Book Review: Red Zone

“The Language of Unerasure”: Red Zone by Kim Goldberg

redzone-coverAn empty mattress. A field of flowers all around. The image is startling, surreal, unexpected, and a little beautiful.

  But on closer look, the field is shown to be just a vacant lot. The graffiti-scrawled back wall of some anonymous urban structure comes into focus as the scene’s backdrop. The blooms framing sky over the tattered sleeping place are really just weeds. 

  The distinction between weed and flower though is only one of tamed sanction, versus an unplanned springing forth. It doesn’t lessen the beauty or the power of the image caught in the pages of Kim Goldberg’s recently released book, Red Zone.

  Red Zone, is a politically aware, multimedia project: a mixture of photographs (many of them pictures of the graffiti found throughout Nanaimo’s downtown) and poetry.  Red Zone was initially inspired by the area in downtown Nanaimo known by the same name. “The red zone” is a law enforcement area/device that, according to open city council minutes, “provides a no tolerance approach to removing illicit activities and those involved”.  In order to be banned from appearing in the proscribed area, a person doesn’t have to be convicted of an offence, only charged with one. 

  The graffiti documented in Red Zone is a form of public communication. Like advertising, a different, but commonly accepted type of communication; it decks the sides of public structures and is often highly visible. Unlike advertising, it speaks a personal message (“your forever missed gorgeous”), doesn’t exist within the confines of dominant culture, and, much like some of the people whose experiences are shared through it, is constantly being removed, and covered up, to appear, often back in exactly the same spot. “The language of / unerasure (no matter how many times / it is obliterated)”, writes Goldberg. “The language /of being / of existence / of We Are Here”.

  The poems and pictures in Red Zone tell stories of our city, as seen through weeds and vacant lots. They give a voice to people who have little power; those who are living without society’s approval, and frequently, without even society‘s notice. We often take it for granted that there is a person sleeping in this doorway or that alleyway. After all, every city has these same sights. They have become as much a part of everyday urban scenery as the weeds that sway and bend in the wind in the vacant lots, or beside the train tracks, or around an abandoned mattress. “Walking to the Library”, for instance, is a familiar journey to many of us.
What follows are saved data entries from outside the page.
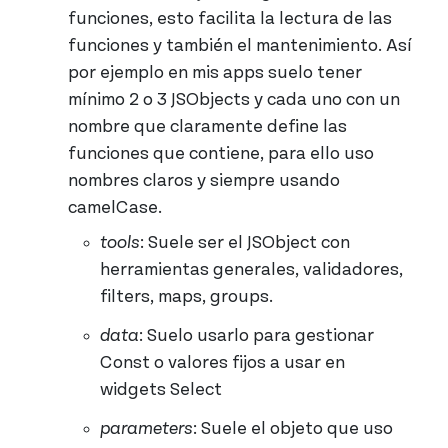
funciones, esto facilita la lectura de las
funciones y también el mantenimiento. Así
por ejemplo en mis apps suelo tener
mínimo 2 o 3 JSObjects y cada uno con un
nombre que claramente define las
funciones que contiene, para ello uso
nombres claros y siempre usando
camelCase.
tools
: Suele ser el JSObject con
herramientas generales, validadores,
filters, maps, groups.
data
: Suelo usarlo para gestionar
Const o valores fijos a usar en
widgets Select
parameters
: Suele el objeto que uso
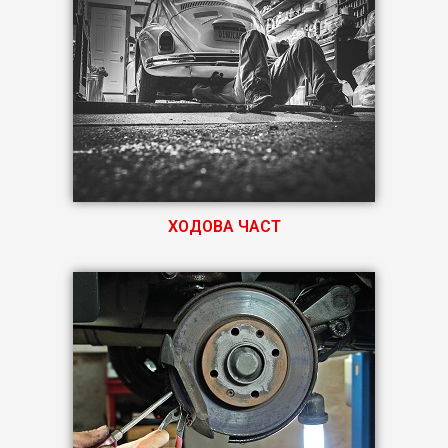
ХОДОВА ЧАСТ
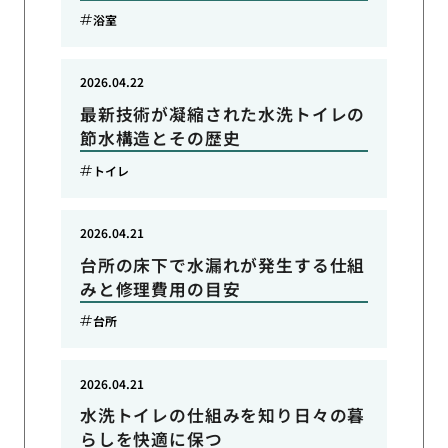
浴室
2026.04.22
最新技術が凝縮された水洗トイレの
節水構造とその歴史
トイレ
2026.04.21
台所の床下で水漏れが発生する仕組
みと修理費用の目安
台所
2026.04.21
水洗トイレの仕組みを知り日々の暮
らしを快適に保つ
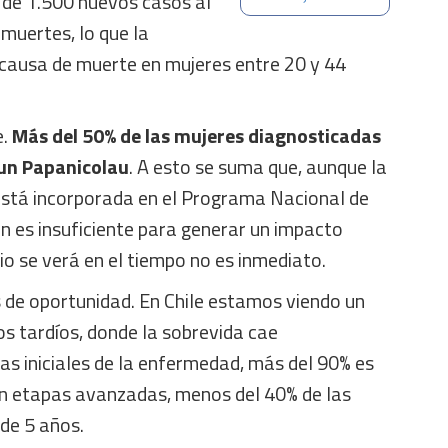
a de 1.500 nuevos casos al
muertes, lo que la
 causa de muerte en mujeres entre 20 y 44
.
Más del 50% de las mujeres diagnosticadas
 un Papanicolau
. A esto se suma que, aunque la
stá incorporada en el Programa Nacional de
n es insuficiente para generar un impacto
cio se verá en el tiempo no es inmediato.
 de oportunidad. En Chile estamos viendo un
s tardíos, donde la sobrevida cae
as iniciales de la enfermedad, más del 90% es
en etapas avanzadas, menos del 40% de las
de 5 años.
The version of that journey shared through Goldberg’s eyes is fresh and poetic: “A kingfisher rips the blue off winter”; precisely observed: “just past the Rimini Estates (own a piece of nature / downtown!) …”; and focuses on the side of life in Nanaimo that many people barely think about; “…there is an unspoken rule that safeguards /each cart from bedroll pirates self deputized/clean up crews, bicycle police, bored teens (you don’t go / messing with another man’s buggy in these parts pardner”.

  In her book, Goldberg uses the city to contextualize the complex, interrelated stories of all its inhabitants: “only a city is big enough to hold this”. Within this urban framework, she emphasizes the innate worth of each life lived there “blood shushing past valves”, “light shushing cross galaxies”.

  Red Zone, is a unique book that spans the genres of autobiography, political writing, photography, and poetry. Deborah Torkko, an instructor at Vancouver Island University, decided to use it as a textbook for an English course after going to a launch and hearing Goldberg read. Torkko says, “her [Goldberg’s] book restores dignity and grace to people whose lives have suffered, and reminds us that the personal is political and vice versa.”


Lia Light is a freelance writer, student and assistant editor of Synergy.